Since there are ≥ signs in both constraints, I want to use the big-M method. The original solution in standard form shows that the auxiliary variable has to be added to the first constraint.
So I've got the problem in standard form for the big-M method as:
"Minimize 2x1 + 3x2 + MA
subject to the constraints
2x1 + x2 – x3 + A ≥ 4
2x1 – x2 – x4 ≥ -1
x1,x2 ≥ 0"
I've performed the method on this, with tableau:
| 1 | 2 | 1 | 0 | 0 | -M | 0
|0 | 2 | 1 |-1 | 0 | 1 | 4
|0 | 2 |-1 | 0 |-1 | 0 |-1
(Row 0 at the top is the objective function)

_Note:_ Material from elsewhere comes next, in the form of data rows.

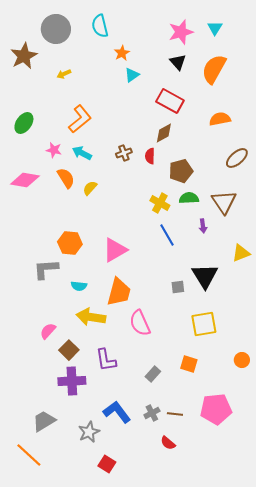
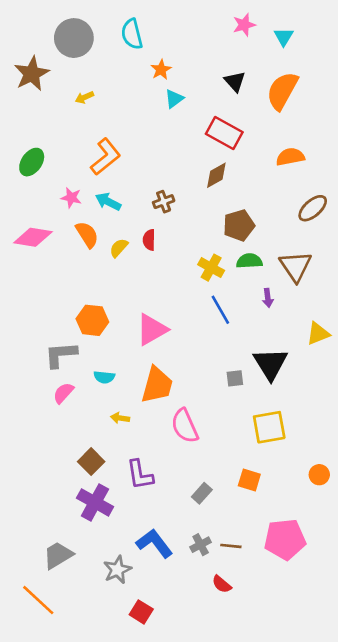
pink star: (181, 32) -> (244, 25), moved, size x0.7
red semicircle: (150, 156) -> (149, 240), moved
yellow arrow: (91, 317) -> (120, 418), size x0.5
pink semicircle: (48, 331) -> (63, 393), moved
purple cross: (72, 381) -> (95, 502), turned 32

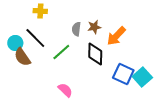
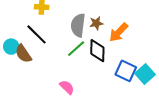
gray semicircle: (76, 29) -> (78, 25), size x1.6
cyan circle: (15, 43) -> (11, 47), moved
green line: (61, 52) -> (76, 49), moved

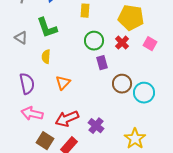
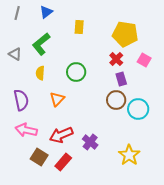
green L-shape: (47, 28) -> (41, 44), turned 70
green circle: (94, 41) -> (76, 72), moved
purple rectangle: (102, 63) -> (121, 79), moved

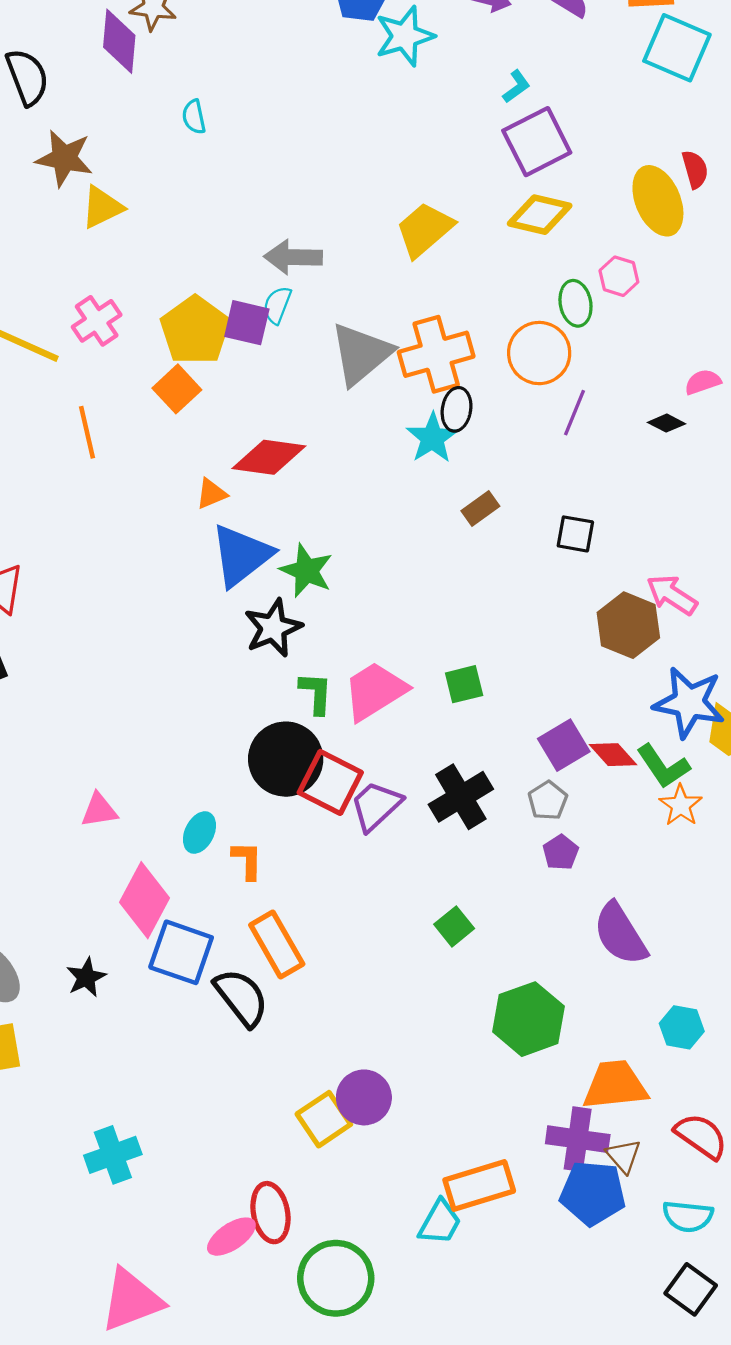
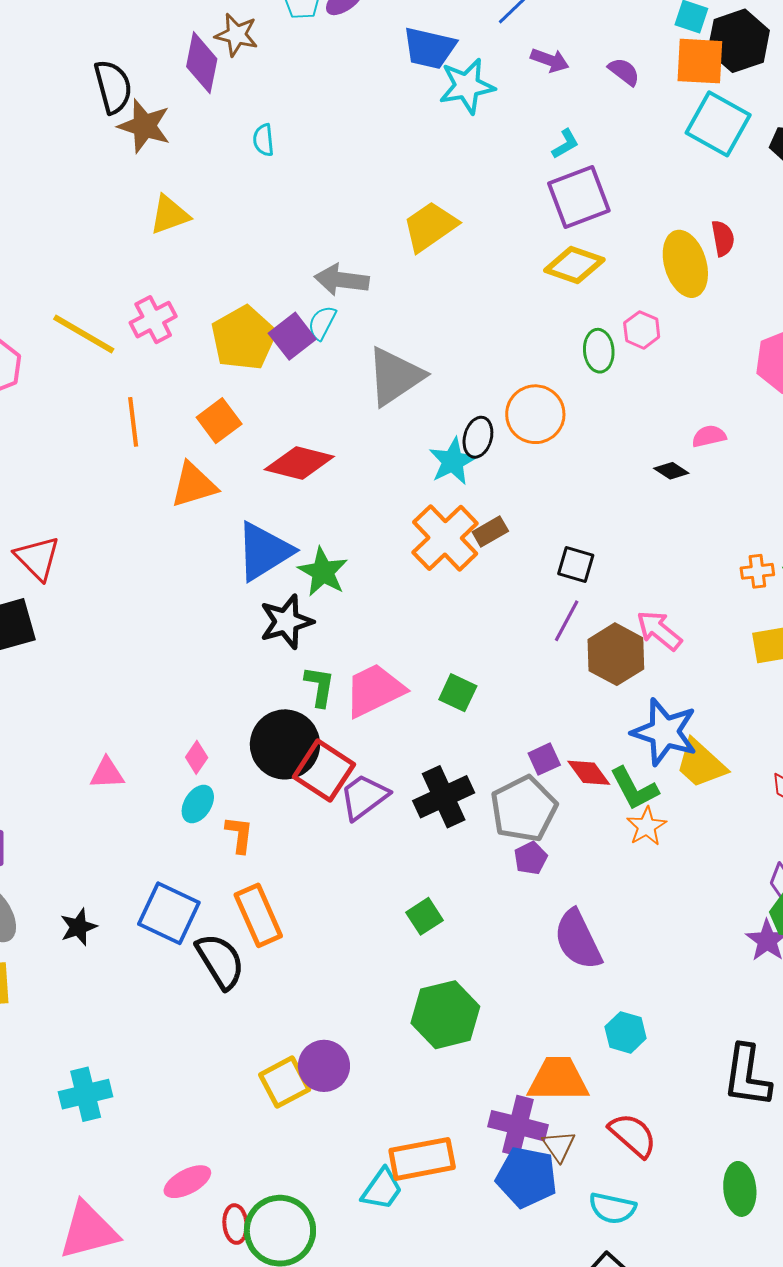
brown star: (64, 158) -> (144, 126), moved
yellow trapezoid: (425, 230) -> (430, 227), moved
purple square: (247, 323) -> (292, 336), turned 33
orange circle: (539, 353) -> (535, 414), moved
orange cross: (436, 354) -> (445, 538), moved, turned -34
orange square: (177, 389) -> (219, 421), moved
purple line: (574, 413) -> (567, 621), moved
orange triangle: (211, 494) -> (194, 485), moved, size x1.6
green square: (464, 684) -> (458, 693), turned 33
purple square: (564, 745) -> (544, 759), size x0.7
gray pentagon: (548, 801) -> (524, 809), size x1.8
pink diamond: (145, 900) -> (197, 757), moved, size x0.5
green hexagon: (528, 1019) -> (445, 1015), moved
red ellipse: (270, 1213) -> (235, 1224), moved, size x0.7

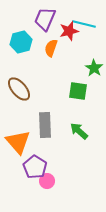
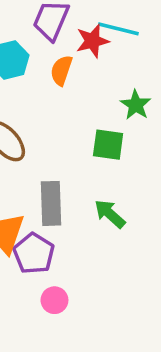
purple pentagon: (35, 167) -> (34, 254), moved

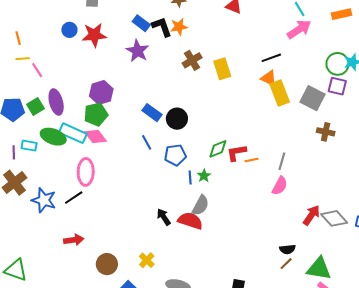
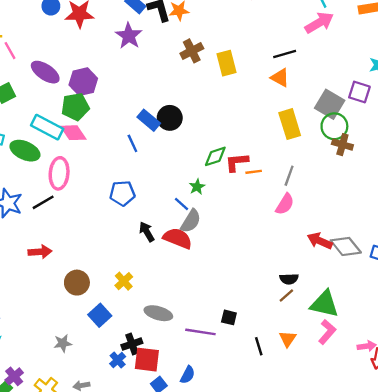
green circle: (338, 64) -> (334, 126), moved
yellow rectangle: (280, 93) -> (290, 124), moved
purple ellipse: (56, 102) -> (45, 72), moved, turned -45
blue rectangle: (152, 113) -> (149, 120), moved
green ellipse: (53, 137) -> (25, 151), moved
blue pentagon: (175, 155) -> (122, 193), moved
blue line: (190, 177) -> (182, 204), moved, turned -48
red arrow: (312, 215) -> (320, 241), turned -105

But this gives a tableau with a negative and a zero in the entering column after two iterations, implying that the feasible region is unbounded and I can perform no more iterations despite the objective row not being optimal.
I can see from drawing the constraints that the optimal solution is at 4, so this cannot be the correct conclusion. What have I done wrong? Or is the method impossible with this problem?
Best Answer
You do not have the right objective function. It is described here, how the objective function has to be created.

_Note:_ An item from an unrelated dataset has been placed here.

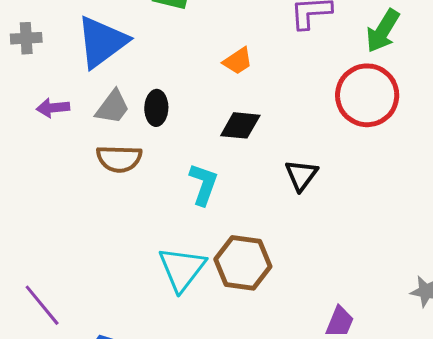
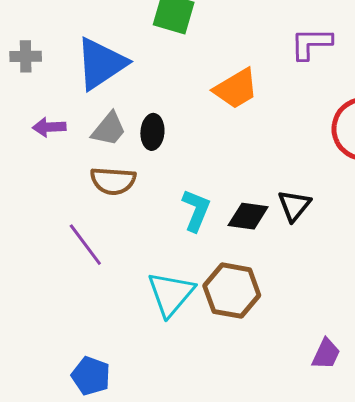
orange trapezoid: (238, 61) -> (236, 89), size x1.5
black diamond: (240, 125) -> (248, 216), moved
purple line: (42, 305) -> (85, 245), moved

$$\begin{array}{|m{cm}|m{1cm}|} \hline x_1 &x_2 &s_1 & s_2 & a_1 & RHS \\ \hline \hline \hline \color{blue}{-2+2M}& -3+M & M & 0 & 0 & 4M\\ \hline \color{red}{\boxed{ 2}} & 1 & -1 & 0&1&4 \\ \hline -2 &1&0&1&0&1 \\ \hline \end{array}$$
$s_1$ and $s_2$ are the slack variables. $a_1$ is the artificial variable for the first constraint.
The pivot element is $\color{red}2$, because $\color{blue}{-2+2M}$ is the biggest value in the first row.

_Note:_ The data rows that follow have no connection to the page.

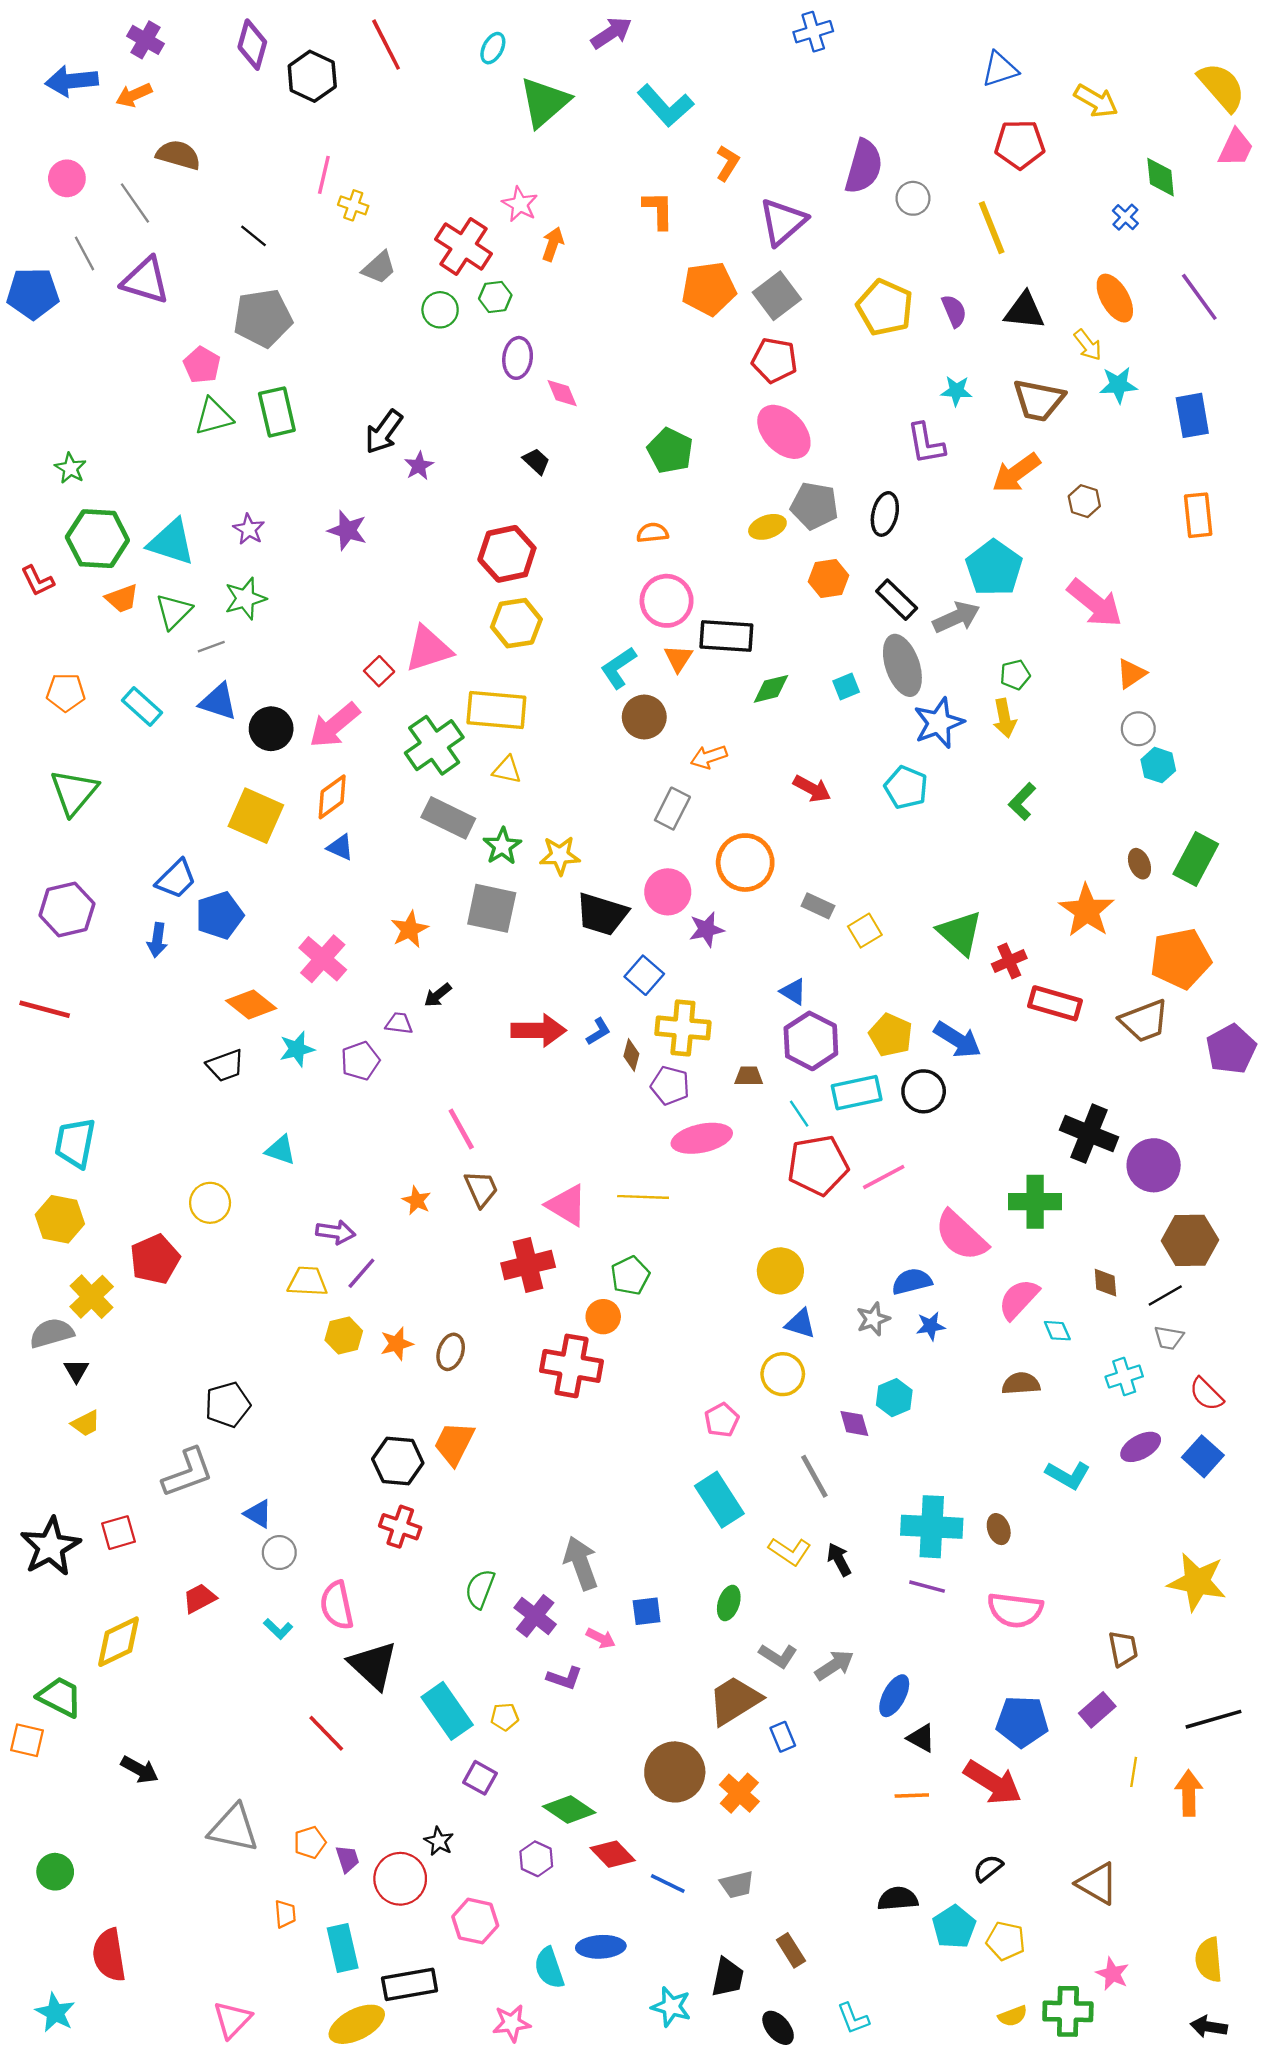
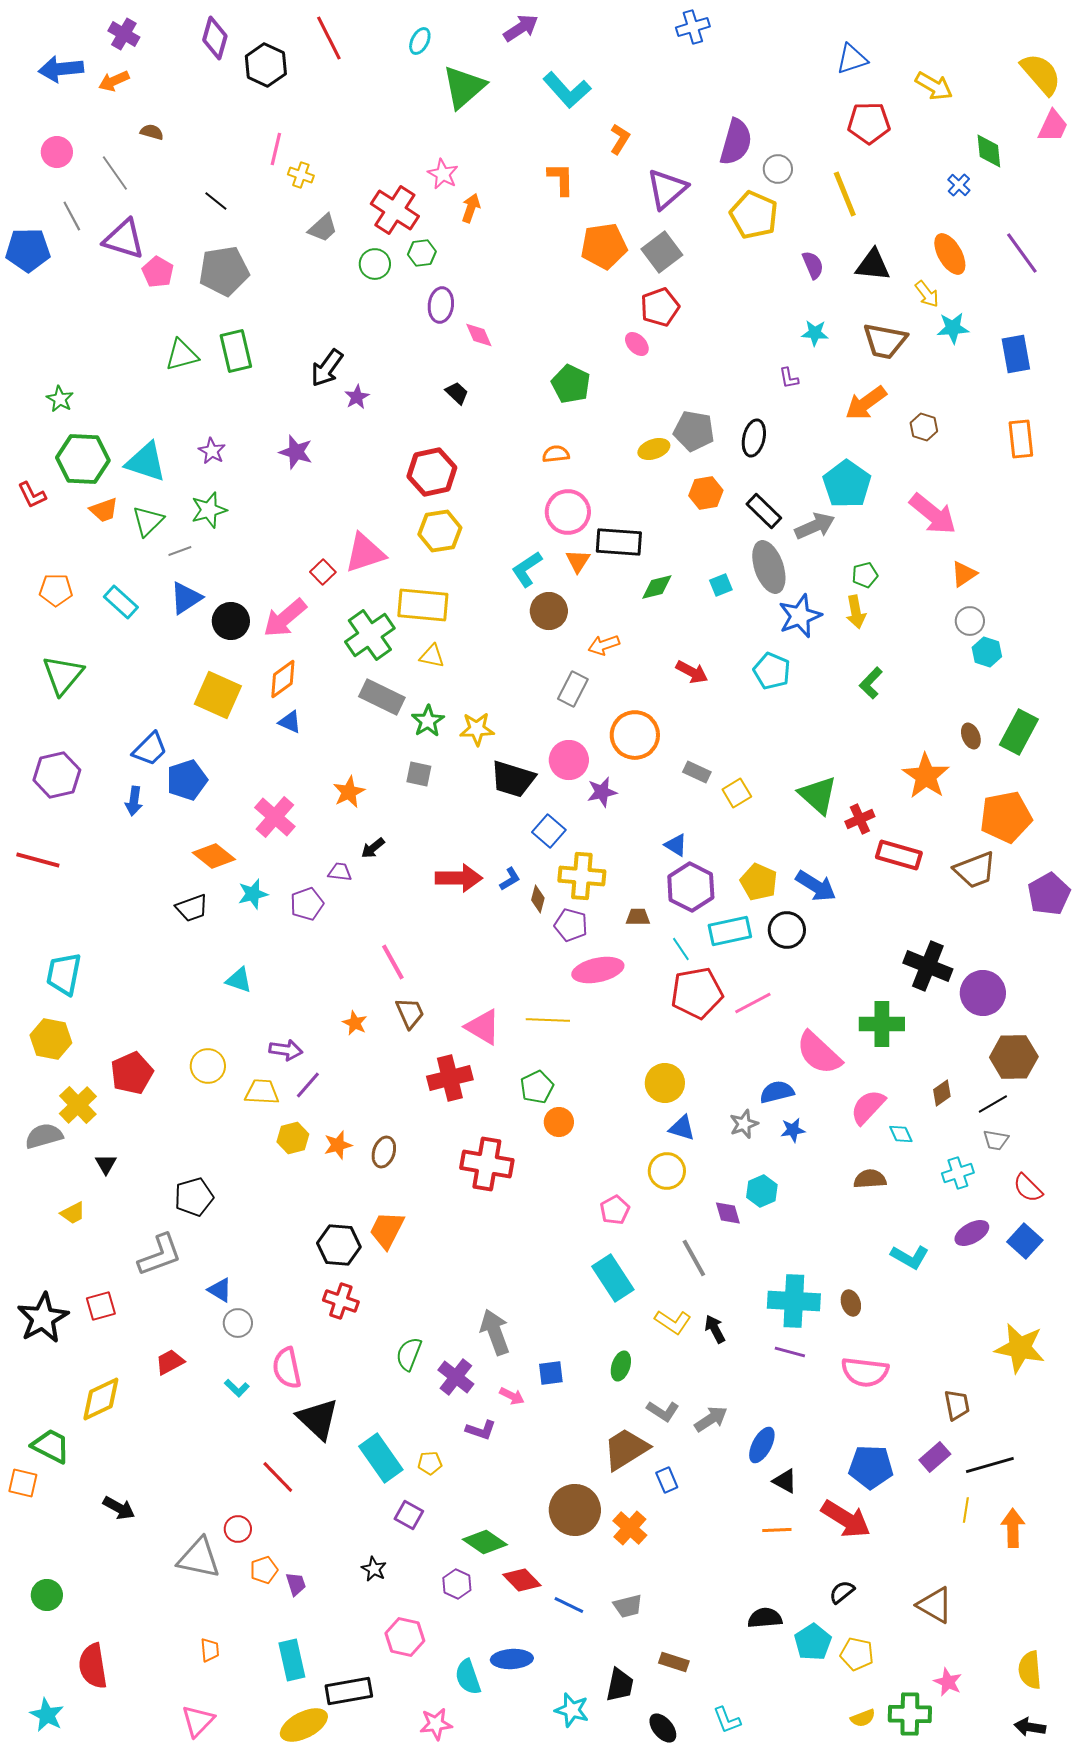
brown semicircle: (178, 155) -> (152, 132), size x0.6
yellow pentagon: (885, 307) -> (754, 215), moved
red pentagon: (775, 360) -> (660, 307), turned -30
pink pentagon: (202, 365) -> (158, 272), moved
pink ellipse: (784, 432) -> (637, 344), moved, size x0.5
purple L-shape: (926, 444) -> (789, 378), size x0.6
blue triangle: (218, 702) -> (186, 598), turned -51
gray square: (492, 908) -> (419, 774), size x0.6
yellow circle: (210, 1203) -> (208, 1066), moved
brown diamond: (1105, 1283) -> (942, 1093), turned 60
orange circle: (603, 1317) -> (559, 1122), moved
black triangle: (76, 1371) -> (106, 1164), moved
black line: (1213, 1719) -> (990, 1465), moved
red circle: (400, 1879) -> (238, 1529), moved, size x0.6
orange trapezoid: (285, 1914) -> (210, 1650), moved
brown rectangle: (791, 1950) -> (674, 1662), turned -40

$$\begin{array}{|m{cm}|m{1cm}|} \hline x_1 &x_2 &s_1 & s_2 & a_1 & RHS \\ \hline \hline \hline 0& -2 & -1 & 0 & 1-M & 4\\ \hline 1 & \frac{1}{2} & -\frac{1}{2} & 0&\frac{1}{2}&2 \\ \hline 0 &2&-1&1&1&5 \\ \hline \end{array}$$
All coefficients in the first row are non-positive. $x^*_1=2,x_2^*=0,s_1=0,s_2=5,a_1=0,z^*=4$
Remark:
The second constraint has to be transformed, before you can put it in the table. The RHS has to be non-negative.
$2x_1-x_2\geq -1$
The easiest way is to multibly the equation by (-1). The relation sign turns around.
$-2x_1+x_2\leq 1$
Inserting the slack variable
$-2x_1+x_2+s_2= 1$